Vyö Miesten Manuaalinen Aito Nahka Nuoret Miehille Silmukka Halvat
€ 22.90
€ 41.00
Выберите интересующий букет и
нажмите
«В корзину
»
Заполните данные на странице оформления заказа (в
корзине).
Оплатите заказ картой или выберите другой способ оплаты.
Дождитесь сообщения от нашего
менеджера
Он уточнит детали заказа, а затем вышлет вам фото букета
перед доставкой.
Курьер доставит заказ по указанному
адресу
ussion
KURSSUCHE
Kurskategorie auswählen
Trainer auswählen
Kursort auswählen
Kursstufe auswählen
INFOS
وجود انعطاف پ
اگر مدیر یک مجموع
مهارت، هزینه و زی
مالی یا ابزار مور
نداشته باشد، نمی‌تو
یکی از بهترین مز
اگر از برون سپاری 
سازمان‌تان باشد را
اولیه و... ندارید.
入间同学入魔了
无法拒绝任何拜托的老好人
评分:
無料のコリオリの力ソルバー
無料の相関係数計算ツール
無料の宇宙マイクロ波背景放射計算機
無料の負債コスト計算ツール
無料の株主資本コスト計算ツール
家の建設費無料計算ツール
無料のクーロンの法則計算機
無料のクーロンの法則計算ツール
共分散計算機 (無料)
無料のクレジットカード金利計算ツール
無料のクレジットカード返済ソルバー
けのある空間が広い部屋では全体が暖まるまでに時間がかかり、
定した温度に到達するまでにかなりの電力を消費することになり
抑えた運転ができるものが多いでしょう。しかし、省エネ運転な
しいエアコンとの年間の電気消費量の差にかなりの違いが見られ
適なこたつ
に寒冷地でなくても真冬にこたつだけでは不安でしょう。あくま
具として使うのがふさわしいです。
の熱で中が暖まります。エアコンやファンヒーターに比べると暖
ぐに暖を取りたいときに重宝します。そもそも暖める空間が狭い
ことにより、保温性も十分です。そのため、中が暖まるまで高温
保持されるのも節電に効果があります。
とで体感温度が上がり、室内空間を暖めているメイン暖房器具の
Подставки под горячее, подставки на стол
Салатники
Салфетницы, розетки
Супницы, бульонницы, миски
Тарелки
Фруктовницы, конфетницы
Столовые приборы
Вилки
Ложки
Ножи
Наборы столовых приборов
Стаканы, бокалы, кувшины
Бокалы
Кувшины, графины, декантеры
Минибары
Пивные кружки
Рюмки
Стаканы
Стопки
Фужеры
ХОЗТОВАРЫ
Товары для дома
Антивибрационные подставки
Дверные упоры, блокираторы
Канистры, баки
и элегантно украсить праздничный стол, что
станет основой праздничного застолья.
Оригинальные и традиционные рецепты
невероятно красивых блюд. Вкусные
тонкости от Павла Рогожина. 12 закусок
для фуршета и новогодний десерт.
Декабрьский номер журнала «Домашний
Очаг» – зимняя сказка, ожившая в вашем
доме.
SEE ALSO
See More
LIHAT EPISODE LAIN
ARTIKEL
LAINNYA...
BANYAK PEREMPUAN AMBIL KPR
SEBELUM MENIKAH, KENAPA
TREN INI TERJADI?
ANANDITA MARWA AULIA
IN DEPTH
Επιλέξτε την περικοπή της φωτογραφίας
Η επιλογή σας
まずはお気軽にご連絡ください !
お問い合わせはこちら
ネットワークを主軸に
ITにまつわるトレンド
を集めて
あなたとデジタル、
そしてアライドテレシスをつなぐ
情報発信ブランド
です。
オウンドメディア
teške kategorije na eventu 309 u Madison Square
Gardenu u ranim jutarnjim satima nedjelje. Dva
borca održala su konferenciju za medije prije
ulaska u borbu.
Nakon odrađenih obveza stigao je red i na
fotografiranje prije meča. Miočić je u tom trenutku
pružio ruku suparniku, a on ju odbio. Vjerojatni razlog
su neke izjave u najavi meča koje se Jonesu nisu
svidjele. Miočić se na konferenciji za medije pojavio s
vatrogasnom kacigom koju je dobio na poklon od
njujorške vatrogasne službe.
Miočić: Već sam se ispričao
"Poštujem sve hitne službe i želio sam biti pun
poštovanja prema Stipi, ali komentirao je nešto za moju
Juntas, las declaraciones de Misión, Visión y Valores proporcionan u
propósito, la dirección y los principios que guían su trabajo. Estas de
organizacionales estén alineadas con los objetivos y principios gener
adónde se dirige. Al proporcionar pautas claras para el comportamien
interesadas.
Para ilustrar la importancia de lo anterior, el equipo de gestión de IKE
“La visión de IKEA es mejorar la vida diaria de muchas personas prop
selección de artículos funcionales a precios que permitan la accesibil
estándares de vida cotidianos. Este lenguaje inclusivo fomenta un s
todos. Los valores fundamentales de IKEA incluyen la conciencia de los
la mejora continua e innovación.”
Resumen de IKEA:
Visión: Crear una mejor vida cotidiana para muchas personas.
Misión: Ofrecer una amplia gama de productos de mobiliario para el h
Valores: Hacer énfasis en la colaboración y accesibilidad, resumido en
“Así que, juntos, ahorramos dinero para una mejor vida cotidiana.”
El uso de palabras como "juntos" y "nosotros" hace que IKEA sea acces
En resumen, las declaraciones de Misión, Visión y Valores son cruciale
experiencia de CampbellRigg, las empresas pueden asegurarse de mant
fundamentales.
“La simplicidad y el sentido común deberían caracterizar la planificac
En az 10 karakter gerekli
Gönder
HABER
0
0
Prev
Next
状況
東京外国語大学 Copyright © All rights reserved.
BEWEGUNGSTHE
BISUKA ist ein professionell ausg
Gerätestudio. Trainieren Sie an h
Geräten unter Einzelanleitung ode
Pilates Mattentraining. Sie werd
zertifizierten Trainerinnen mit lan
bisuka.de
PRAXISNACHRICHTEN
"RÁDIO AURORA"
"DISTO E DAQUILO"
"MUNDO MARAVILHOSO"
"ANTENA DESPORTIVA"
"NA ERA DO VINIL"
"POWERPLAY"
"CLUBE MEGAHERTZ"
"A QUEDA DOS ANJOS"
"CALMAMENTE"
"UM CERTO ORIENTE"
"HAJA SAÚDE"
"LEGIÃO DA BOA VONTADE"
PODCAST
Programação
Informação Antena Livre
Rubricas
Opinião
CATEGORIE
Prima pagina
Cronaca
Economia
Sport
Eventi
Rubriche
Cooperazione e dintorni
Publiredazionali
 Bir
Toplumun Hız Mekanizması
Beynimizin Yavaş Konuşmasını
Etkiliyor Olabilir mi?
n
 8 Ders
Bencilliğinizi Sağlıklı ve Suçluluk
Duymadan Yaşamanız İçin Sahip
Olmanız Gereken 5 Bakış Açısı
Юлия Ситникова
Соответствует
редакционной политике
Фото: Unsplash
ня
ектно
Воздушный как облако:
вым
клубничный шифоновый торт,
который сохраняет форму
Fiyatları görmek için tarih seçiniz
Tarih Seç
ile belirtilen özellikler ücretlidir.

_ASSIGNED TASK_
Since the material above must be kept intact, output it exactly as it is.

_ANSWER TO THE PROBLEM_
Vyö Miesten Manuaalinen Aito Nahka Nuoret Miehille Silmukka Halvat
€ 22.90
€ 41.00
Выберите интересующий букет и
нажмите
«В корзину
»
Заполните данные на странице оформления заказа (в
корзине).
Оплатите заказ картой или выберите другой способ оплаты.
Дождитесь сообщения от нашего
менеджера
Он уточнит детали заказа, а затем вышлет вам фото букета
перед доставкой.
Курьер доставит заказ по указанному
адресу
ussion
KURSSUCHE
Kurskategorie auswählen
Trainer auswählen
Kursort auswählen
Kursstufe auswählen
INFOS
وجود انعطاف پ
اگر مدیر یک مجموع
مهارت، هزینه و زی
مالی یا ابزار مور
نداشته باشد، نمی‌تو
یکی از بهترین مز
اگر از برون سپاری 
سازمان‌تان باشد را
اولیه و... ندارید.
入间同学入魔了
无法拒绝任何拜托的老好人
评分:
無料のコリオリの力ソルバー
無料の相関係数計算ツール
無料の宇宙マイクロ波背景放射計算機
無料の負債コスト計算ツール
無料の株主資本コスト計算ツール
家の建設費無料計算ツール
無料のクーロンの法則計算機
無料のクーロンの法則計算ツール
共分散計算機 (無料)
無料のクレジットカード金利計算ツール
無料のクレジットカード返済ソルバー
けのある空間が広い部屋では全体が暖まるまでに時間がかかり、
定した温度に到達するまでにかなりの電力を消費することになり
抑えた運転ができるものが多いでしょう。しかし、省エネ運転な
しいエアコンとの年間の電気消費量の差にかなりの違いが見られ
適なこたつ
に寒冷地でなくても真冬にこたつだけでは不安でしょう。あくま
具として使うのがふさわしいです。
の熱で中が暖まります。エアコンやファンヒーターに比べると暖
ぐに暖を取りたいときに重宝します。そもそも暖める空間が狭い
ことにより、保温性も十分です。そのため、中が暖まるまで高温
保持されるのも節電に効果があります。
とで体感温度が上がり、室内空間を暖めているメイン暖房器具の
Подставки под горячее, подставки на стол
Салатники
Салфетницы, розетки
Супницы, бульонницы, миски
Тарелки
Фруктовницы, конфетницы
Столовые приборы
Вилки
Ложки
Ножи
Наборы столовых приборов
Стаканы, бокалы, кувшины
Бокалы
Кувшины, графины, декантеры
Минибары
Пивные кружки
Рюмки
Стаканы
Стопки
Фужеры
ХОЗТОВАРЫ
Товары для дома
Антивибрационные подставки
Дверные упоры, блокираторы
Канистры, баки
и элегантно украсить праздничный стол, что
станет основой праздничного застолья.
Оригинальные и традиционные рецепты
невероятно красивых блюд. Вкусные
тонкости от Павла Рогожина. 12 закусок
для фуршета и новогодний десерт.
Декабрьский номер журнала «Домашний
Очаг» – зимняя сказка, ожившая в вашем
доме.
SEE ALSO
See More
LIHAT EPISODE LAIN
ARTIKEL
LAINNYA...
BANYAK PEREMPUAN AMBIL KPR
SEBELUM MENIKAH, KENAPA
TREN INI TERJADI?
ANANDITA MARWA AULIA
IN DEPTH
Επιλέξτε την περικοπή της φωτογραφίας
Η επιλογή σας
まずはお気軽にご連絡ください !
お問い合わせはこちら
ネットワークを主軸に
ITにまつわるトレンド
を集めて
あなたとデジタル、
そしてアライドテレシスをつなぐ
情報発信ブランド
です。
オウンドメディア
teške kategorije na eventu 309 u Madison Square
Gardenu u ranim jutarnjim satima nedjelje. Dva
borca održala su konferenciju za medije prije
ulaska u borbu.
Nakon odrađenih obveza stigao je red i na
fotografiranje prije meča. Miočić je u tom trenutku
pružio ruku suparniku, a on ju odbio. Vjerojatni razlog
su neke izjave u najavi meča koje se Jonesu nisu
svidjele. Miočić se na konferenciji za medije pojavio s
vatrogasnom kacigom koju je dobio na poklon od
njujorške vatrogasne službe.
Miočić: Već sam se ispričao
"Poštujem sve hitne službe i želio sam biti pun
poštovanja prema Stipi, ali komentirao je nešto za moju
Juntas, las declaraciones de Misión, Visión y Valores proporcionan u
propósito, la dirección y los principios que guían su trabajo. Estas de
organizacionales estén alineadas con los objetivos y principios gener
adónde se dirige. Al proporcionar pautas claras para el comportamien
interesadas.
Para ilustrar la importancia de lo anterior, el equipo de gestión de IKE
“La visión de IKEA es mejorar la vida diaria de muchas personas prop
selección de artículos funcionales a precios que permitan la accesibil
estándares de vida cotidianos. Este lenguaje inclusivo fomenta un s
todos. Los valores fundamentales de IKEA incluyen la conciencia de los
la mejora continua e innovación.”
Resumen de IKEA:
Visión: Crear una mejor vida cotidiana para muchas personas.
Misión: Ofrecer una amplia gama de productos de mobiliario para el h
Valores: Hacer énfasis en la colaboración y accesibilidad, resumido en
“Así que, juntos, ahorramos dinero para una mejor vida cotidiana.”
El uso de palabras como "juntos" y "nosotros" hace que IKEA sea acces
En resumen, las declaraciones de Misión, Visión y Valores son cruciale
experiencia de CampbellRigg, las empresas pueden asegurarse de mant
fundamentales.
“La simplicidad y el sentido común deberían caracterizar la planificac
En az 10 karakter gerekli
Gönder
HABER
0
0
Prev
Next
状況
東京外国語大学 Copyright © All rights reserved.
BEWEGUNGSTHE
BISUKA ist ein professionell ausg
Gerätestudio. Trainieren Sie an h
Geräten unter Einzelanleitung ode
Pilates Mattentraining. Sie werd
zertifizierten Trainerinnen mit lan
bisuka.de
PRAXISNACHRICHTEN
"RÁDIO AURORA"
"DISTO E DAQUILO"
"MUNDO MARAVILHOSO"
"ANTENA DESPORTIVA"
"NA ERA DO VINIL"
"POWERPLAY"
"CLUBE MEGAHERTZ"
"A QUEDA DOS ANJOS"
"CALMAMENTE"
"UM CERTO ORIENTE"
"HAJA SAÚDE"
"LEGIÃO DA BOA VONTADE"
PODCAST
Programação
Informação Antena Livre
Rubricas
Opinião
CATEGORIE
Prima pagina
Cronaca
Economia
Sport
Eventi
Rubriche
Cooperazione e dintorni
Publiredazionali
 Bir
Toplumun Hız Mekanizması
Beynimizin Yavaş Konuşmasını
Etkiliyor Olabilir mi?
n
 8 Ders
Bencilliğinizi Sağlıklı ve Suçluluk
Duymadan Yaşamanız İçin Sahip
Olmanız Gereken 5 Bakış Açısı
Юлия Ситникова
Соответствует
редакционной политике
Фото: Unsplash
ня
ектно
Воздушный как облако:
вым
клубничный шифоновый торт,
который сохраняет форму
Fiyatları görmek için tarih seçiniz
Tarih Seç
ile belirtilen özellikler ücretlidir.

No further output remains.